At this point, the emerging CT technique called photon-counting detector CT could be used for the purpose of dose reduction by maintaining image quality. The main difference between a conventional energy-integrating detector CT and a PCD-CT is that the former uses indirect conversion technology, with a layer of scintillators converting X-ray photons into visible light which are consequently detected by a photodiode and converted into electronic signals, whereas the latter directedly converses X-ray photons into electron–hole pairs by using a semiconductor detector material with a better electron yield. Electronic noise is usually detected as a low-amplitude signal, and thus by setting the low-energy threshold to be slightly higher than the energy level associated with the electronic noise signal amplitude, electronic noise can be excluded readily from the measured count data.
Low-energy threshold images (referred to as T3D by the manufacturer) were developed as a surrogate of classical polychromatic 120 KVP images including photon energies from 20 keV to 120 keV. The way in which these polychromatic energies are weighed increases image contrast, which proved superior to classical 120 KVP; which again, seems to explain, in addition, the lesser impact of low keV images over T3D in our study compared to previous reports [
11,
30,
31].
Our study has some limitations. First, it is just a preliminary study as our series does not have enough subjects for a vast statistical evaluation. Second, the standard of care, which in this case was MRI and CT follow-up, was performed within a time window that theoretically might have changed the number of lesions detectable by CT as compared to MRI. Third, this study does not intend to question the benefit of multiphasic imaging protocols generally. For many clinical questions, e.g., while dealing with the assessment of treatment response or for characterization of certain tumor entities, multiphasic protocols still have their justifications.
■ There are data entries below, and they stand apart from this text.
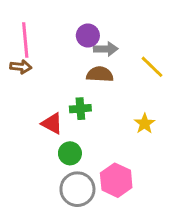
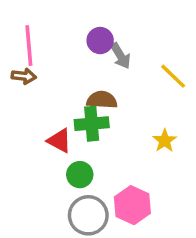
gray arrow: (106, 49) -> (120, 56), turned 60
brown semicircle: (100, 74) -> (102, 100), moved
green cross: (80, 109) -> (92, 124), size x1.4

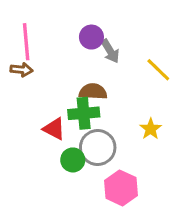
gray circle: (88, 215) -> (98, 148), moved

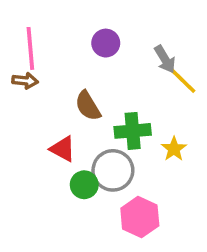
gray arrow: (110, 51) -> (165, 59), moved
brown semicircle: (93, 91) -> (88, 106), moved, turned -124
green cross: (84, 113) -> (133, 131), moved

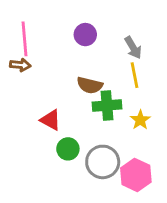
yellow line: (183, 81) -> (135, 75), moved, turned 35
brown semicircle: (88, 106) -> (90, 85), moved, turned -45
gray circle: (113, 170) -> (103, 162), moved
pink hexagon: (140, 217) -> (136, 175), moved

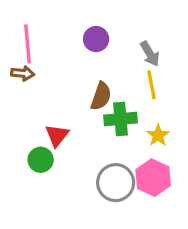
brown semicircle: (90, 85) -> (101, 96), turned -85
red triangle: (51, 120) -> (57, 135), turned 40
green circle: (68, 149) -> (41, 160), moved
pink hexagon: (136, 175) -> (153, 178), moved

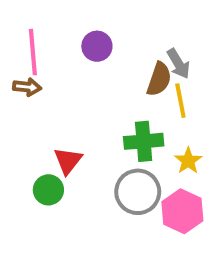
purple circle: (96, 39) -> (97, 46), moved
brown semicircle: (101, 96) -> (159, 79), moved
gray circle: (116, 183) -> (138, 192), moved

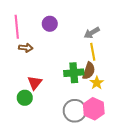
gray arrow: (178, 64) -> (92, 33), turned 91
brown semicircle: (159, 79) -> (89, 71), moved
brown arrow: (27, 87) -> (26, 48), moved
gray circle: (138, 192) -> (75, 111), moved

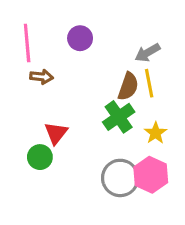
brown semicircle: (89, 71) -> (128, 86), moved
green cross: (74, 73) -> (119, 117), turned -30

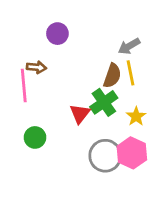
purple circle: (80, 38) -> (57, 34), moved
pink line: (27, 43) -> (24, 86), moved
red triangle: (56, 133) -> (80, 114), moved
Nevertheless, a reevaluation of established examinational protocols should be taken into consideration given that image quality is rapidly improving.
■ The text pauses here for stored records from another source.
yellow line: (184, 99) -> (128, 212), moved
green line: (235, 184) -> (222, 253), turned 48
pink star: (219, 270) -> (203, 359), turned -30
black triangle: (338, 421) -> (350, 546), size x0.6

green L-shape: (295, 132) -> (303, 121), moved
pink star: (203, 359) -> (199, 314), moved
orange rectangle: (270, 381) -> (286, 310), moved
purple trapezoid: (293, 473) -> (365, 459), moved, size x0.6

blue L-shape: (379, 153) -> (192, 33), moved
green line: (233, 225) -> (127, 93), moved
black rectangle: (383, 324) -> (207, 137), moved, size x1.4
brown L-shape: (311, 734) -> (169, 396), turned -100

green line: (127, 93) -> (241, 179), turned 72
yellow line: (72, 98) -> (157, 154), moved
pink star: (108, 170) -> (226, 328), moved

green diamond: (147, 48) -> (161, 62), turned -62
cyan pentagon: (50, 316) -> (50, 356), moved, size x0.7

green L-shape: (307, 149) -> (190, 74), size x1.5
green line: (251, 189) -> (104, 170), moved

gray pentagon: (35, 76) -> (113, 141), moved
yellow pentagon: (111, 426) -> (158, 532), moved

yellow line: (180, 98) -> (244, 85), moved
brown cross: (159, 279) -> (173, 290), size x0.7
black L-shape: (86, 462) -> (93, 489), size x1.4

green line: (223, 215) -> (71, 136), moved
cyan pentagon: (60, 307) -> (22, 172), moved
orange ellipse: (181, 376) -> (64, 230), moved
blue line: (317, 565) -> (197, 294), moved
In summary, the additional arterial contrast phase showed a better contrast ratio for the lesion-to-background ratio compared to the portal venous contrast phase. Especially at 40 keV, the arterial phase showed the best results for the detection of hyper-arterialized HCC lesions. However, these objective findings were not confirmed by the subjective reading of the radiologists. In light of currently tighter regulations with respect to patient dose, these preliminary results should prompt larger studies aimed at the optimization of CT examinational protocols in the era of PCD-CT.